EXERCISE PROMPT:
Would you output the listing exactly, with every image omitted?

---

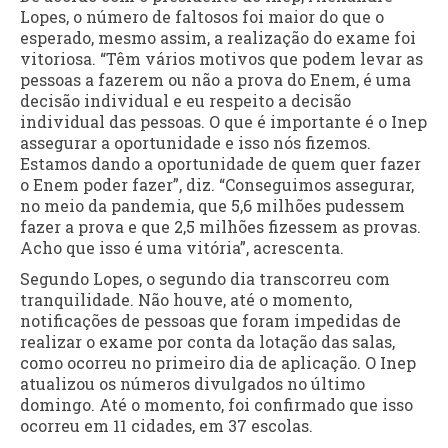
Lopes, o número de faltosos foi maior do que o
esperado, mesmo assim, a realização do exame foi
vitoriosa. “Têm vários motivos que podem levar as
pessoas a fazerem ou não a prova do Enem, é uma
decisão individual e eu respeito a decisão
individual das pessoas. O que é importante é o Inep
assegurar a oportunidade e isso nós fizemos.
Estamos dando a oportunidade de quem quer fazer
o Enem poder fazer”, diz. “Conseguimos assegurar,
no meio da pandemia, que 5,6 milhões pudessem
fazer a prova e que 2,5 milhões fizessem as provas.
Acho que isso é uma vitória”, acrescenta.
Segundo Lopes, o segundo dia transcorreu com
tranquilidade. Não houve, até o momento,
notificações de pessoas que foram impedidas de
realizar o exame por conta da lotação das salas,
como ocorreu no primeiro dia de aplicação. O Inep
atualizou os números divulgados no último
domingo. Até o momento, foi confirmado que isso
ocorreu em 11 cidades, em 37 escolas.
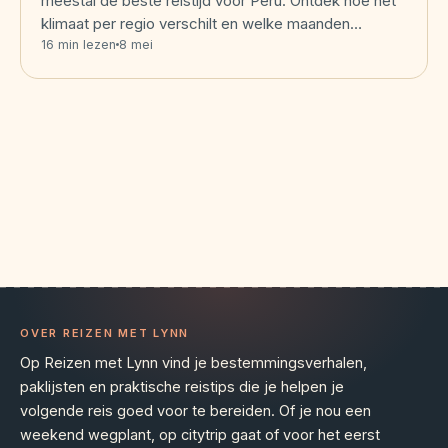
meestal de beste reistijd voor Peru. Ontdek hoe het
klimaat per regio verschilt en welke maanden…
16 min lezen
8 mei
OVER REIZEN MET LYNN
Op Reizen met Lynn vind je bestemmingsverhalen,
paklijsten en praktische reistips die je helpen je
volgende reis goed voor te bereiden. Of je nou een
weekend wegplant, op citytrip gaat of voor het eerst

---

SOLUTION TO THIS PROBLEM:
Lopes, o número de faltosos foi maior do que o
esperado, mesmo assim, a realização do exame foi
vitoriosa. “Têm vários motivos que podem levar as
pessoas a fazerem ou não a prova do Enem, é uma
decisão individual e eu respeito a decisão
individual das pessoas. O que é importante é o Inep
assegurar a oportunidade e isso nós fizemos.
Estamos dando a oportunidade de quem quer fazer
o Enem poder fazer”, diz. “Conseguimos assegurar,
no meio da pandemia, que 5,6 milhões pudessem
fazer a prova e que 2,5 milhões fizessem as provas.
Acho que isso é uma vitória”, acrescenta.
Segundo Lopes, o segundo dia transcorreu com
tranquilidade. Não houve, até o momento,
notificações de pessoas que foram impedidas de
realizar o exame por conta da lotação das salas,
como ocorreu no primeiro dia de aplicação. O Inep
atualizou os números divulgados no último
domingo. Até o momento, foi confirmado que isso
ocorreu em 11 cidades, em 37 escolas.
meestal de beste reistijd voor Peru. Ontdek hoe het
klimaat per regio verschilt en welke maanden…
16 min lezen
8 mei
OVER REIZEN MET LYNN
Op Reizen met Lynn vind je bestemmingsverhalen,
paklijsten en praktische reistips die je helpen je
volgende reis goed voor te bereiden. Of je nou een
weekend wegplant, op citytrip gaat of voor het eerst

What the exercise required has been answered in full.